I’m sure there have been many other recent subliminal articulations of this concern, and it’s not a new one–The Stunt Man, FX, The Sting, The Third Man, Chinatown, Blowup, and dozens of other movies touch on it or tackle it directly. And I haven’t even mentioned the great and greatly improbable existential hero of our age–Arnold Schwarzenegger, three of whose movies (True Lies, Total Recall, and LastAction Hero) are subliminal pop-cultural monuments to our appearance/reality crisis. I could, and often do, go on and on. And after all, as all poetry is always about poetry, all movies are about movies.

What may be new, however, is the role that technology and the media play in these productions as existential villains, depriving people of their “real lives.” (All right, all right–the fungus isn’t technological, and it isn’t part of the media.) In Armageddon, to take an example that applies only partially, if at all, the fact that the bomb can be set off on the earth-imperiling asteroid only from a distance is the crux of the drama. Bruce Willis–who hails from the roughneck world of offshore rig oil wells, where everyone lives cheek by jowl, a maverick kid is shagging the boss’s daughter, and rowdy in-person good times are had by all–has to override this outer-space technological chasm by taking control of the asteroid situation in person. He keeps telling Ground Control that he’s up there, in person, and no one who isn’t, who is separated from the danger by scores of thousands of miles and technological mediators like computers and satellites and remote controls, can possibly exercise any sort of good judgment about it. And when he sacrifices his life by staying behind on the hurtling foreign body soon to be nuked, his daughter, the oil-rig shagee now reconciled to her old-fashioned dad, puts her hand on his image on a TV monitor on earth, as if to try to break through it and find a real end of his existence. I would call this image of a silhouetted human hand up against a television screen–hijacked, perhaps from Poltergeist–a semiotician’s dream come true, if I really knew what semiotics was.

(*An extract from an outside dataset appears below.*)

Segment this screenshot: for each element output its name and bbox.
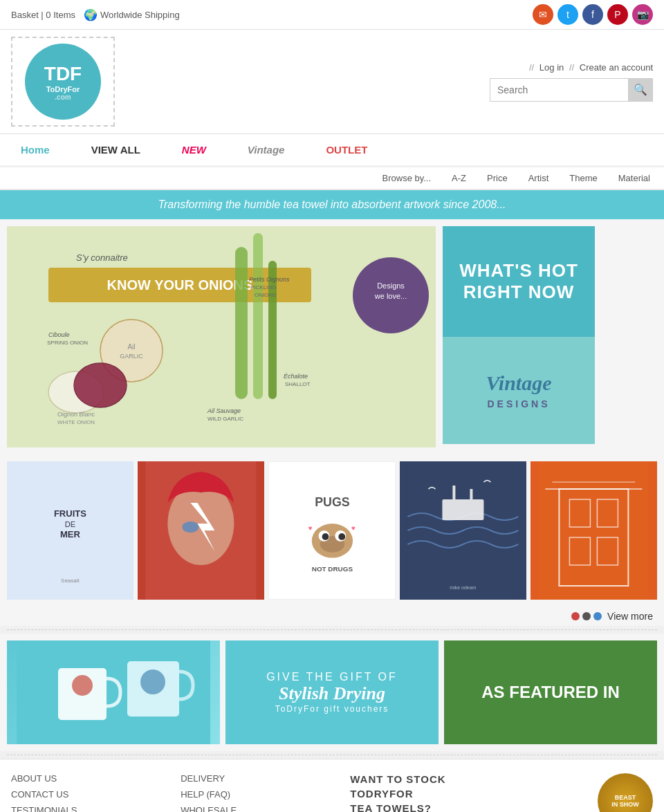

In no particular order and more out of an urgency to break through this writing assignment to my real existence than in an effort to come to some grand structural conclusions, I’ll now say a few things about last year’s Academy Award winner and next year’s. Yes, I know what’s going to win, and I know why. Listen.

Shakespeare In Love kicked Saving Private Ryan’s ass because the latter had no meta-showbusiness or technological dimension. Shakespeare In Love had a lot, in its pre-Edisonic way. I don’t have the space here to go into it, but like a pale shadow of the works of Shakespeare himself–possibly the Onlie Begetter of dramatized existential anxiety–the movie addressed the relation between real existence and the productions that emulate it. Never mind. Whatever it is I’m talking about, I’m telling you that Saving Ryan’s Privates had none of it.

Now, for next year’s winner. This unconscious, postmodern appearance/reality anxiety showing no signs of easing but rather the opposite, the winner–barring the arrival of a supervening and superior film with the same deep agenda–has to be the first romantic comedy to grow out of it, Notting Hill. It’s a pretty good movie, a monster hit, and it’s directly about the subject that I’m trying to convince you is on our minds and in the mirror that Hollywood holds up to our minds. Movie star tries to break through her artificial life into a real existence. Can we talk? Man poses as a reporter to get next to her. Can we please talk? The film’s treacly coda, in which Hugh and Julia idyll on a park bench, is meant to represent the triumph of reality, don’t you think? I mean, look at even the poster for the movie–Hugh Grant posing in front of a (get ready for this) poster of Julia Roberts. If only you and I were there with them, in real life, we could just find a nearby park bench and sit down and talk.